(Exercise prompt): The lines to return begin at the one containing "Here is an image. Where is left iliac artery?" and end at the final line of the material; output them exactly and only them.

(Dataset records):
--- START ---

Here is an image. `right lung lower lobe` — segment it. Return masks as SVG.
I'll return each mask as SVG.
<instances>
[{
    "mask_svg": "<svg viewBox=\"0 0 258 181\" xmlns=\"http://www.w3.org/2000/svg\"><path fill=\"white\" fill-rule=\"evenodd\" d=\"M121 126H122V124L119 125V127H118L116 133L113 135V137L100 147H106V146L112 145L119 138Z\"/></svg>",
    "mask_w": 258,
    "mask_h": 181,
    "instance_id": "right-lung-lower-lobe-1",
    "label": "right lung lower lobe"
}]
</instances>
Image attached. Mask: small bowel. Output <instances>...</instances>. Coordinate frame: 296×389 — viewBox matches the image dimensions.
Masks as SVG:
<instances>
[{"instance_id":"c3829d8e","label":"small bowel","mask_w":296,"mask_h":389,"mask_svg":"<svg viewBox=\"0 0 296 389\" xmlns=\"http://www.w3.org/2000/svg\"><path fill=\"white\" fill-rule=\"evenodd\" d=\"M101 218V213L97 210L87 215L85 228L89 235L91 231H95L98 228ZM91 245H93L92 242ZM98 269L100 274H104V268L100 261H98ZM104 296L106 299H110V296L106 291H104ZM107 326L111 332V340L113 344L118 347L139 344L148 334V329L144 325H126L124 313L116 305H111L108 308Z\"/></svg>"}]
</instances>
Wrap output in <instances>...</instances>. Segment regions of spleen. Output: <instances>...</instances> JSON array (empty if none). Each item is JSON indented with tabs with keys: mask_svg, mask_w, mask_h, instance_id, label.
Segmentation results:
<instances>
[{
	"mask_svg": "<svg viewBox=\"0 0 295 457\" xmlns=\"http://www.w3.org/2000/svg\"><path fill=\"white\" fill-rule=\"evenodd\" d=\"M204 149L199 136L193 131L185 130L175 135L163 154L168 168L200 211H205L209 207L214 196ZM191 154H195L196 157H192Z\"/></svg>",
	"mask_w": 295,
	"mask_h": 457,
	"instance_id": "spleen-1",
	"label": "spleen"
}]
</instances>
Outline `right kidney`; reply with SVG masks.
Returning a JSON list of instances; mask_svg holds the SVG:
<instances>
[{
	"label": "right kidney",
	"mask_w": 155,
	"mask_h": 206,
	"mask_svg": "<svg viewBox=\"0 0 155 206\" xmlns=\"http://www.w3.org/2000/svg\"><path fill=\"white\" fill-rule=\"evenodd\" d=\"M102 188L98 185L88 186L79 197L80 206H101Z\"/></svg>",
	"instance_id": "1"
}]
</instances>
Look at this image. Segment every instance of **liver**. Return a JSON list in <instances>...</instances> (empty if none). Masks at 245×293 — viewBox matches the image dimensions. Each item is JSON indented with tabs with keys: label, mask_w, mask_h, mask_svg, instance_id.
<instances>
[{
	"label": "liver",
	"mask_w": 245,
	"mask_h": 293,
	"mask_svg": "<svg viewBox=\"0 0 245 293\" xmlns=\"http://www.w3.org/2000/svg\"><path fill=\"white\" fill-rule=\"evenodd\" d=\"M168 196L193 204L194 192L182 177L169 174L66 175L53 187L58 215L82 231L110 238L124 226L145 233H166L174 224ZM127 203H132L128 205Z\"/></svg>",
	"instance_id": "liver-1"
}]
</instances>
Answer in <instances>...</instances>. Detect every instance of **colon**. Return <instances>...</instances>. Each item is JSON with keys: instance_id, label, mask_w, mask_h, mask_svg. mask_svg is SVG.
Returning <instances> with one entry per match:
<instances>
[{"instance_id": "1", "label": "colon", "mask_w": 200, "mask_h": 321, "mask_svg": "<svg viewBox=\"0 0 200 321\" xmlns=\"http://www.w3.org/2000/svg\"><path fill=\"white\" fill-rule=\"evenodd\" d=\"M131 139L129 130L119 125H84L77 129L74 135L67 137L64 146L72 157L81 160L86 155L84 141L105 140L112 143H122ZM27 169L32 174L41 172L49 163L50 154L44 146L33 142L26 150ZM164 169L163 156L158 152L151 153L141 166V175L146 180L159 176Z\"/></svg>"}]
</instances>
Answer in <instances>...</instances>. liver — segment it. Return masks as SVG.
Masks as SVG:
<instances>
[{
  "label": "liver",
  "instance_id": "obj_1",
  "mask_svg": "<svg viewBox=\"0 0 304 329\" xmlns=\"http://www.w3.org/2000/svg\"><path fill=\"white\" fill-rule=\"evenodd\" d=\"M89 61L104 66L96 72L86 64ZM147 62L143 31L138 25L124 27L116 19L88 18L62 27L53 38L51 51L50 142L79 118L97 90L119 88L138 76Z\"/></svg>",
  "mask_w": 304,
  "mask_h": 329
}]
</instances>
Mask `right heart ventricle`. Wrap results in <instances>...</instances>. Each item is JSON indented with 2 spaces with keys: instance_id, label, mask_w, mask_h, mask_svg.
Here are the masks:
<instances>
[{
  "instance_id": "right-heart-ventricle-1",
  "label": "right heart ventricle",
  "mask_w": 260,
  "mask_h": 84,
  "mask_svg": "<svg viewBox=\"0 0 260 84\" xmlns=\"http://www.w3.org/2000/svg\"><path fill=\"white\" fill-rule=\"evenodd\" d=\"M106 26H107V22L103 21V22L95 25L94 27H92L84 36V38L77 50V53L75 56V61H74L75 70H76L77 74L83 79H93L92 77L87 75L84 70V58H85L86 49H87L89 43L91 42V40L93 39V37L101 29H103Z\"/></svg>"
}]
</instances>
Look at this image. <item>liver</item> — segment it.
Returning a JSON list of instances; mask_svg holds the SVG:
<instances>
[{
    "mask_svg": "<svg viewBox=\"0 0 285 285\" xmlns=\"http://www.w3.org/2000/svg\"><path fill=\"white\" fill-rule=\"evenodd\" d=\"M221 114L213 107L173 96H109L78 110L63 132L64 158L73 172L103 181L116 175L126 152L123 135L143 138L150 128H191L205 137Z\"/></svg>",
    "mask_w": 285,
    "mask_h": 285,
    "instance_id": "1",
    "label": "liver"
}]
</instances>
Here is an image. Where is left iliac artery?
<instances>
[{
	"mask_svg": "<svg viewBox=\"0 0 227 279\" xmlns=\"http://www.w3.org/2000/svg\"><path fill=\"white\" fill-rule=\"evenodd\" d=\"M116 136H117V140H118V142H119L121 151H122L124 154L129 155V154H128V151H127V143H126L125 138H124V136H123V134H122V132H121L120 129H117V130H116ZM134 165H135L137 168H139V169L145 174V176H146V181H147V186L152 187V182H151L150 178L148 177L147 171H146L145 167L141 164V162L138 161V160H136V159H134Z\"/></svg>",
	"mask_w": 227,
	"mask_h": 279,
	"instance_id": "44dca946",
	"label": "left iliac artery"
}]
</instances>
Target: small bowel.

--- END ---

(Result):
Here is an image. Where is left iliac artery?
<instances>
[{
	"mask_svg": "<svg viewBox=\"0 0 227 279\" xmlns=\"http://www.w3.org/2000/svg\"><path fill=\"white\" fill-rule=\"evenodd\" d=\"M116 136H117V140H118V142H119L121 151H122L124 154L129 155V154H128V151H127V143H126L125 138H124V136H123V134H122V132H121L120 129H117V130H116ZM134 165H135L137 168H139V169L145 174V176H146V181H147V186L152 187V182H151L150 178L148 177L147 171H146L145 167L141 164V162L138 161V160H136V159H134Z\"/></svg>",
	"mask_w": 227,
	"mask_h": 279,
	"instance_id": "44dca946",
	"label": "left iliac artery"
}]
</instances>
Target: small bowel.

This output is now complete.